By David Cameron Carr
Graduation from law school and admission to the bar is a happy event for the new lawyer. It is also a happy event for the new lawyer’s family and friends, many of whom have supported the new lawyer through the long and strenuous journey to that special status, usually emotionally, often financially.
But it is a relationship-altering event. All lawyers experience the phenomenon of suddenly being “the family lawyer.” It is now expected that the family lawyer will be available to provide advice and assistance to members of the family. Sometimes friends share that expectation. Many of us have heard the phrase from clients and prospective clients: “I talked to a good friend of mine and she says …” It is also expected that this help will come with no price tag.
Of course, we are willing to help. That is what friends and family members do. They help each other. But with those changed expectations and our willingness to help, dangers are created. Dangers for the lawyer and dangers for the client.
Clients think of lawyers as zealous advocates for their interests and that is true. But lawyers are also supposed to be sources of independent dispassionate judgment in providing advice and representation. American Bar Association (ABA) Model Rule of Professional Conduct 2.1 captures the concept:
“In representing a client, a lawyer shall exercise independent professional judgment and render candid advice. In rendering advice, a lawyer may refer not only to law but to other considerations such as moral, economic, social and political factors, that may be relevant to the client’s situation.”
Comment 1 to the rule illuminates the problem with advising or representing family or friends:
“A client is entitled to straightforward advice expressing the lawyer’s honest assessment. Legal advice often involves unpleasant facts and alternatives that a client may be disinclined to confront. In presenting advice, a lawyer endeavors to sustain the client’s morale and may put advice in as acceptable a form as honesty permits. However, a lawyer should not be deterred from giving candid advice by the prospect that the advice will be unpalatable to the client.”

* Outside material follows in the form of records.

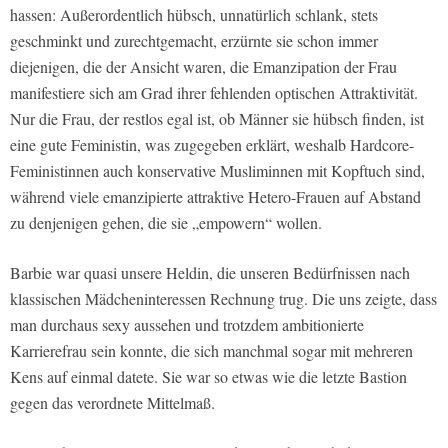
hassen: Außerordentlich hübsch, unnatürlich schlank, stets
geschminkt und zurechtgemacht, erzürnte sie schon immer
diejenigen, die der Ansicht waren, die Emanzipation der Frau
manifestiere sich am Grad ihrer fehlenden optischen Attraktivität.
Nur die Frau, der restlos egal ist, ob Männer sie hübsch finden, ist
eine gute Feministin, was zugegeben erklärt, weshalb Hardcore-
Feministinnen auch konservative Musliminnen mit Kopftuch sind,
während viele emanzipierte attraktive Hetero-Frauen auf Abstand
zu denjenigen gehen, die sie „empowern“ wollen.
Barbie war quasi unsere Heldin, die unseren Bedürfnissen nach
klassischen Mädcheninteressen Rechnung trug. Die uns zeigte, dass
man durchaus sexy aussehen und trotzdem ambitionierte
Karrierefrau sein konnte, die sich manchmal sogar mit mehreren
Kens auf einmal datete. Sie war so etwas wie die letzte Bastion
gegen das verordnete Mittelmaß.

There are times when lawyers must tell clients that there is no way to accomplish the client’s objectives. There are times when lawyers have to say no to their clients. The pre-existing emotional relationship the lawyer has with a family member or a friend can interfere with the ethical duty the lawyer has to communicate unpleasant truths and render candid advice. We all know that it can be difficult to say no to a family member or friend.
These relationships can also make it very difficult for the lawyer to perform competently. California Rule of Professional Conduct 3-110(B) defines competence:
“For purposes of this rule, ‘competence’ in any legal service shall mean to apply the 1) diligence, 2) learning and skill, and 3) mental, emotional, and physical ability reasonably necessary for the performance of such service.”
Emphasis added. The requirements set forth in sub-section 3 are often overlooked. No California lawyer has been disciplined for undertaking representation without being emotionally ready.
But here is a real-life example. In 1992, my father was suffering from declining cognition due to Alzheimer’s disease. As the family lawyer, I was tasked with drafting durable powers of attorney and other documents allowing my mother to make decisions on his health care. I would take the paperwork out of my desk drawer and begin to work on it, only to become so emotional that I could not work on it. After a month of false starts, I did the smart thing and hired an experienced lawyer to complete the forms.
My story also illustrates another competence issue in advising family and friends. Non-lawyers often don’t appreciate the degree of specialization in the legal profession. I am an ethics lawyers; I know a lot about legal ethics and a little about many areas of law. Yet, I am constantly called upon by family members and friends to give them advice about everything from real estate transactions to employment issues, areas where I know just enough to be dangerous. In the lawyer’s desire to help a family member or friend, the lawyer can commit to practicing in areas where the lawyer does not have the necessary learning and skill.
Lawyers I have represented in discipline complaints have told me that the complainant “was not a client but just a friend that I was trying to help.” But there are no “clients-lite.” The fact that the client is a family member or friend that is not paying for the lawyer’s services does not change the lawyer’s professional responsibilities in any degree.
Sometimes lawyers will undertake to represent friends or family for no fee because they feel they can’t say no to this person that they are emotionally bound to (and those emotions may not all be positive). This creates resentment — conscious or unconscious — on the part of the lawyer, resentment which impedes performance. This “client-lite” will tend to be moved to the bottom of the to-do list, and may be left off altogether.
In declining to represent family or friends, I use the analogy of a surgeon: If you were a surgeon, would you want to be the one operating on your spouse, mother, father, friend or whoever? A hard and fast rule against representing family and friends probably doesn’t work for every lawyer. But if you undertake such a representation, you need to be constantly on guard against the potential dangers.
David Carr is a solo practitioner.
No portion of this summary is intended to constitute legal advice. Be sure to perform independent research and analysis. Any views expressed are those of the author only and not of the SDCBA or its Legal Ethics Committee.